There is a little refrain in the film about Adam having to fend off questions about why he didn’t have a girlfriend – something that happened to Scott, too, he says. “I guess the world is a place where the assumption is that everybody is straight. I think if we all just paused a little bit, and were able to not make that assumption, it would do a huge amount of good. Because that’s the thing that leads to an insidious sense of a lack of belonging.”
He talks of “the accidental cruelty of families – something that I really think is very alive in the film – the fact that our families can say things that are pretty brutal, unseeing and fearful, but at the same time, they really love you more than any other people in the world”.
The film highlights the loneliness of its main character, in an age when society is said to be experiencing an epidemic of loneliness. Scott notes that “you can experience loneliness sitting on the couch with somebody else. To me, the most important thing is to connect to lots of different types of people.
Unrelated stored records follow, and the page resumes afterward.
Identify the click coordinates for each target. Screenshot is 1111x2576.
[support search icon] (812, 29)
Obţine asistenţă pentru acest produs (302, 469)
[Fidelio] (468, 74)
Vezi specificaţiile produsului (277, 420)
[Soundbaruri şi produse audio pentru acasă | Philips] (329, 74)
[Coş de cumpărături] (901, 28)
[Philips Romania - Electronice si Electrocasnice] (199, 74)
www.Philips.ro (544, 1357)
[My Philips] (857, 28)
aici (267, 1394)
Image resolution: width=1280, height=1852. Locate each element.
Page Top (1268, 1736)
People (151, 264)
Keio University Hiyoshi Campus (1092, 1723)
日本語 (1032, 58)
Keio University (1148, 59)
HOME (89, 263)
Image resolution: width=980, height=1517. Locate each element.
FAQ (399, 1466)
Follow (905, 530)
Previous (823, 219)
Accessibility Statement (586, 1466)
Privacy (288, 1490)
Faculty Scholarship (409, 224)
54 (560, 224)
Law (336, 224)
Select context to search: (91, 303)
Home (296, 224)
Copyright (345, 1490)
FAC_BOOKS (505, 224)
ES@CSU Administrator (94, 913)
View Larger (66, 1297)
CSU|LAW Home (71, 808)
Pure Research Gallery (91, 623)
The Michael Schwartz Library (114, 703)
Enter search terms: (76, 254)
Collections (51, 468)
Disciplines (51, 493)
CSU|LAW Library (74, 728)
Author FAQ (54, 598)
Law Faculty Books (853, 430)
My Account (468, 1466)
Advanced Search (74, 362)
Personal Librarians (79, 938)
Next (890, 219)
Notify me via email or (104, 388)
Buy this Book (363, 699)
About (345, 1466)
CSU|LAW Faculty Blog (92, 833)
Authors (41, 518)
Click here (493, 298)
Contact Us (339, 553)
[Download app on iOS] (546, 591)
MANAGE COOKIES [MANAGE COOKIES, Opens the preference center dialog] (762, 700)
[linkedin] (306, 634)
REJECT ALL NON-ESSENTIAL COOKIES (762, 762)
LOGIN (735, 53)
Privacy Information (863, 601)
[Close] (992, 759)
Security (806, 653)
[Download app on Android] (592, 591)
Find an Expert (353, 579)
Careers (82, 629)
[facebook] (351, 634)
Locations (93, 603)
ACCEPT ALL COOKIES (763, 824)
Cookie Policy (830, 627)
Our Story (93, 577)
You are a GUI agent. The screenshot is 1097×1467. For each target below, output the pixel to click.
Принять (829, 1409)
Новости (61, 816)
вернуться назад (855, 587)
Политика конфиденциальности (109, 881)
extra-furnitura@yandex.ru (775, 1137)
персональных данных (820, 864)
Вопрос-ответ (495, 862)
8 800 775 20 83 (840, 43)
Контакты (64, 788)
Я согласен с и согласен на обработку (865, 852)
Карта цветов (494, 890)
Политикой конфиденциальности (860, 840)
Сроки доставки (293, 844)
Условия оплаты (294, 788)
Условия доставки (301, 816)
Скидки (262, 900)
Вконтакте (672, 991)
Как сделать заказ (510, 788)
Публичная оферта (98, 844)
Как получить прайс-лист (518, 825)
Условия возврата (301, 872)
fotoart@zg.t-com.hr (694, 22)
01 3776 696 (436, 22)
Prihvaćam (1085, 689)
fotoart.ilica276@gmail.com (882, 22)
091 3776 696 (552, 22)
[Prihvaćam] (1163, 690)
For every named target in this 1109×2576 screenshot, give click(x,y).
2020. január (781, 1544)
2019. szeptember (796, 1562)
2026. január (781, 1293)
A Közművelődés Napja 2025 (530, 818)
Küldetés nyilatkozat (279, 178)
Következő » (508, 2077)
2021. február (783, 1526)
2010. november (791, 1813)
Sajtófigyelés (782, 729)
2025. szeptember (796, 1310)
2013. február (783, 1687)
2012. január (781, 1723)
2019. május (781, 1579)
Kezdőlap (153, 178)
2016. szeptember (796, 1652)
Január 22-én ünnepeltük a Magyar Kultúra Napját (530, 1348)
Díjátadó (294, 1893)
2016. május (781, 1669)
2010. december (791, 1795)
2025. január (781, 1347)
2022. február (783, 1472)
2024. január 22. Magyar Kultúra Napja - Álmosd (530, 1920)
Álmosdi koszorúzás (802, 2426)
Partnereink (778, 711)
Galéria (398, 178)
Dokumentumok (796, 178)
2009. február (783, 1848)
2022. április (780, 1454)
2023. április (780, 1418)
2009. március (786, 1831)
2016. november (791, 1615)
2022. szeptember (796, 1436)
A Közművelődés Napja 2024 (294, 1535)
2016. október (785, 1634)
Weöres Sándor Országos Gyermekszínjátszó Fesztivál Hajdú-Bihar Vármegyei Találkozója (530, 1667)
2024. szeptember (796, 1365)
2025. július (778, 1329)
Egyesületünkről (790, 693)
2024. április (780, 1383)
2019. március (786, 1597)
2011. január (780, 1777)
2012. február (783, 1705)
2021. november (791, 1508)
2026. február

“I still really like people,” he adds, “and one of the things that I’m anxious to protect is my ability to be able to walk down the street, and not feel like, ‘Oh, here’s a person coming up to me, and it’s going to be tiresome’. I don’t want people to become the enemy”
We chat about Fleabag, and perhaps its most famous line, the priest’s response to Waller-Bridge’s character when she tells him that she loves him: “It’ll pass.” Scott says that “when I first read that line, I remember thinking, ‘Is that a cruel thing to say?’ But actually, I think it’s incredibly compassionate. Because of course it does. It may not pass without a great deal of pain. But it does pass.”
He’s been cast in Netflix’s forthcoming series Ripley, playing Patricia Highsmith’s dangerous con artist Tom Ripley, opposite Johnny Flynn as Dickie Greenleaf. After swearing off glamorous baddies for a while, post-Sherlock, what tempted him to take on one of the iconic villains of our time, one already played on screen by Alain Delon, Dennis Hopper and Matt Damon?
“Well, I wouldn’t say that he’s a villain,” Scott says with a flashing smile. “I don’t think of him in any way like that. He’s an antihero …” He’s a serial killer, I suggest … “OK, fine, he’s a serial killer,” he says. “I did find it dark to play it, definitely, but I don’t, I don’t, I don’t …” he shifts unwillingly. “I suppose I was happy to consider that Moriarty was a villain, even though I probably was a bit resistant even to calling him that.”
He pauses. “The only interesting thing is trying to find the humanity in a character, even though he does extraordinary things.”